Add Scheduler Backend framework by kangclzjc · Pull Request #293 · ai-dynamo/grove

kangclzjc · 2025-12-22T11:06:12Z

What type of PR is this?

In order to support different scheduler as backends we modify Grove and import scheduler backend interface

What this PR does / why we need it:

In the current PodGang component's sync flow we do the following:

Get the list of PodGangs that are expected to be created for the PCS.
Check which ones are pending to be created. For each pending PodGang we do the following:
- Check if all pods have been created for the PodGang.
- Check if all pods have required PodGang label which adds back reference to the PodGang.
If all the above checks are satisfied then it will go ahead and create the PodGang resource.
So you can see PodGang will be created after pods. However, there is a problem with upcoming Workload API support and kube-scheduler backend.

We don't want break current PodGang working flow. We import this scheduler backend framework to leave the Workload management work to scheduler backend in Grove. For other scheduler, scheduler backend in Grove may manage different CR based on PodGang(Just like KAI, it will create PodGroups. In the future, we will move this management from KAI scheduler to Grove scheduler backend).

To create a Workload object, you will need to create PodGang resource. The PodGang resource cannot be created before the Pods have been created and have a back reference to the PodGang. The issue is that only after the Workload object is created will the kube-scheduler choose to run scoring/filtering plugins to reserve node capacity to schedule this workload PodGroups. The Pods need to have a reference to the Workload object in their spec.

So to accommodate Workload API the flow needs to be changed as below in the PodGang component:

Create PodGang with PodGroups(having empty PodReferences as none will exist at this point) and Initialized condition set to False.
Creation of PodGang will trigger the creation of the Workload object in the schedulerbackend reconciler which will use the kube scheduler backend.

This is out of scope of this PR and should be included in the next PR which specifically handles the Workload APi and kube-scheduler.
Once all Pod references are updated then set it to true
Pods should not lift their scheduling gate till PodGang has Initialized condition set to True. - done in the PCLQ reconciler.

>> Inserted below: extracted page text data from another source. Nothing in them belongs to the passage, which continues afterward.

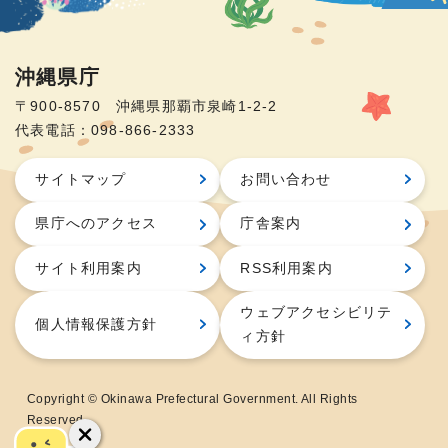
沖縄県庁
〒900-8570 沖縄県那覇市泉崎1-2-2
代表電話：098-866-2333
サイトマップ
お問い合わせ
県庁へのアクセス
庁舎案内
サイト利用案内
RSS利用案内
ウェブアクセシビリテ
個人情報保護方針
ィ方針
Copyright © Okinawa Prefectural Government. All Rights
Reserved.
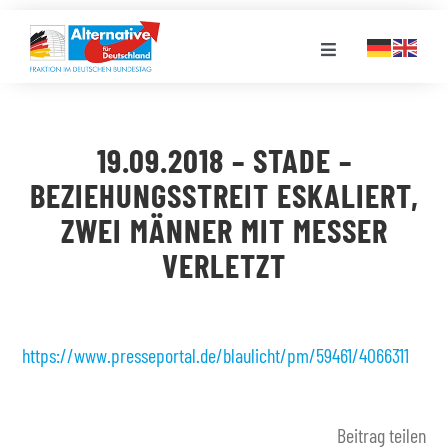
Zum
Inhalt
Toggle
springen
Navigation
FRAKTION
19.09.2018 – STADE –
LANDESGRUPPEN
BEZIEHUNGSSTREIT ESKALIERT,
ZWEI MÄNNER MIT MESSER
VERANSTALTUNGEN
VERLETZT
PRESSE
https://www.presseportal.de/blaulicht/pm/59461/4066311
STELLENPORTAL
Beitrag teilen
MEDIATHEK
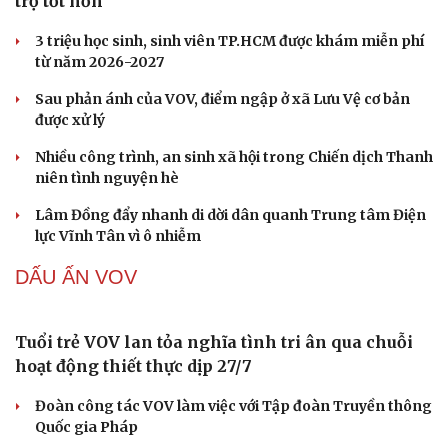
Văn học
Thời trang
Âm nhạc
Sao Việt
Di sản
Cà Mau: Đừng ngại hỏi AI, hỏi nhiều để được hỗ
trợ tốt hơn
3 triệu học sinh, sinh viên TP.HCM được khám miễn phí
từ năm 2026-2027
Sau phản ánh của VOV, điểm ngập ở xã Lưu Vệ cơ bản
được xử lý
Nhiều công trình, an sinh xã hội trong Chiến dịch Thanh
niên tình nguyện hè
Lâm Đồng đẩy nhanh di dời dân quanh Trung tâm Điện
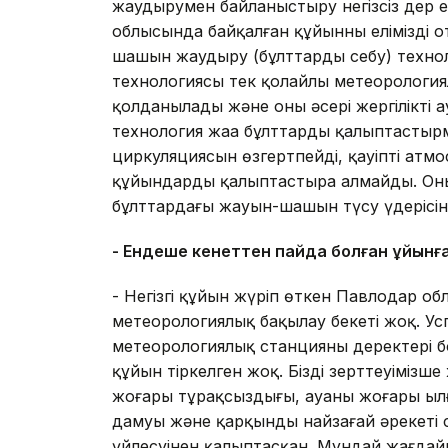
жаудырумен байланыстыру негізсіз дер е
облысында байқалған құйынның еліміздің о
шашын жаудыру (бұлттарды себу) техно
технологиясы тек қолайлы метеорология
қолданылады және оның әсері жергілікті а
технология жаңа бұлттарды қалыптасты
циркуляциясын өзгертпейді, қауіпті атм
құйындарды қалыптастыра алмайды. Оның
бұлттардағы жауын-шашын түсу үдерісін 
- Ендеше кенеттен пайда болған құйынға
- Негізгі құйын жүріп өткен Павлодар о
метеорологиялық бақылау бекеті жоқ. Ус
метеорологиялық станцияның деректері 
құйын тіркелген жоқ. Біздің зерттеуіміз
жоғары тұрақсыздығы, ауаның жоғары ыл
дамуы және қарқынды найзағай әрекеті 
үйлесуінен қалыптасқан. Мұндай жағдай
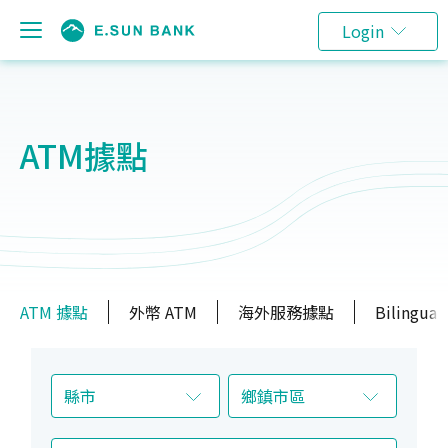
Login
ATM據點
ATM 據點
外幣 ATM
海外服務據點
Bilingual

Which issue(s) this PR fixes:

Fixes #275

Special notes for your reviewer:

Does this PR introduce a API change?

Yes. We will introduce a new API SchedulerBackend

type SchedulerBackend interface {
	// Name is a unique name of the scheduler backend.
	Name() string

	// Init provides a hook to initialize/setup one-time scheduler resources,
	// called at the startup of grove operator.
	Init() error

	// SyncPodGang synchronizes (creates/updates) scheduler specific resources for a PodGang
	// reacting to a creation or update of a PodGang resource.
	SyncPodGang(ctx context.Context, podGang *groveschedulerv1alpha1.PodGang) error

	// OnPodGangDelete cleans up scheduler specific resources for the given PodGang.
	OnPodGangDelete(ctx context.Context, podGang *groveschedulerv1alpha1.PodGang) error

	// PreparePod adds scheduler backend specific configuration to the given Pod object
	// prior to its creation. This includes setting schedulerName, scheduling gates,
	// annotations, etc.
	PreparePod(pod *corev1.Pod)
}

Additional documentation e.g., enhancement proposals, usage docs, etc.:

operator/internal/controller/common/component/types.go

gflarity · 2026-01-02T18:47:40Z

Not sure I quite understand the goals of this, it's already possible to support different schedulers via the pod specs? (though Kai is the only gang scheduler currently working). I'd suggest kicking off work like this off with a github issue with plenty of detail and a discord discussion as well.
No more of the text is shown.